The backend is responsible for the execution of queries and the data management. It recieves an execution plan in form a report and report cells containing sparql queries and executes them in parallel given the dataset. Similarly, the import logic does not work with third party services, but with rdf or sparql endpoint urls directly.

The data is either stored in a self-hosted local data cluster or is accessed in a read-only fashion from a external data clusters using SPARQL and elasticsearch endpoints.

State of the workers is decoupled from the backend server and vice-versa for fault tolerance.

Import Flow

While the import flow varies depending on the dataset and configuration, the general flow can be seen in the figure below.

Import Flow

The dataset urls are retrieved from a third party service (Linked Open Data Cloud or TriplyDB) and sent to the backend for import.

The backend stores the import metadata and schedules an asynchronous import job which is passed to one of the worker nodes (see celery).

The worker node is responsible for importing the dataset (if applicable) and importing it into the graph database (StarDog). Once the import is complete a search index is created by collecting all the entities from the dataset.

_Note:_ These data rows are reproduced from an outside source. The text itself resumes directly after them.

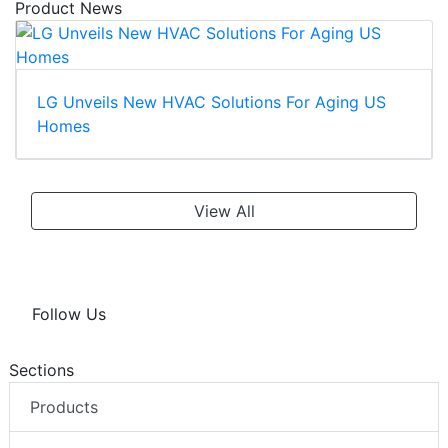
Product News
LG Unveils New HVAC Solutions For Aging US
Homes
View All
Follow Us
Sections
Products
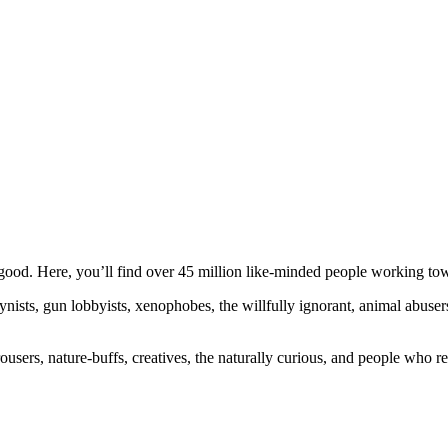
ood. Here, you’ll find over 45 million like-minded people working towa
ogynists, gun lobbyists, xenophobes, the willfully ignorant, animal abuse
ousers, nature-buffs, creatives, the naturally curious, and people who rea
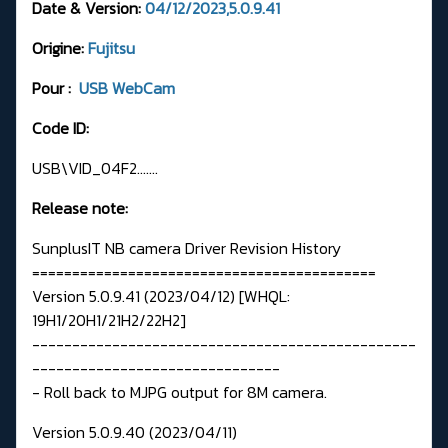
Date & Version:
04/12/2023,5.0.9.41
Origine:
Fujitsu
Pour :
USB WebCam
Code ID:
USB\VID_04F2.......
Release note:
SunplusIT NB camera Driver Revision History
===========================================
Version 5.0.9.41 (2023/04/12) [WHQL:
19H1/20H1/21H2/22H2]
------------------------------------------------
-------------------------------
- Roll back to MJPG output for 8M camera.
Version 5.0.9.40 (2023/04/11)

Additionally, various queries are run to compute the dataset statistics and check the health of the dataset.

Finally, the job results are persisted and the webserver is notified.

Report Flow

The report flow is inspired by the jupyter notebooks workflow. We have chosen to use our own workflow to allow easy addition of custom widgets, fuzzy term searching, self-hosting, and custom dataset import.

Flow for a simple report cell execution is shown in the figure below.

Report Flow

Report executions consists of two parts. (1) We save the report to run the up-to-date cells. (2) We execute the cells in parallel.

Each cell execution job is passed onto a worker node (see celery). The tasks query graph database and search the database. Once the result is known, it is saved to the database and the webserver (as well as client) is notified.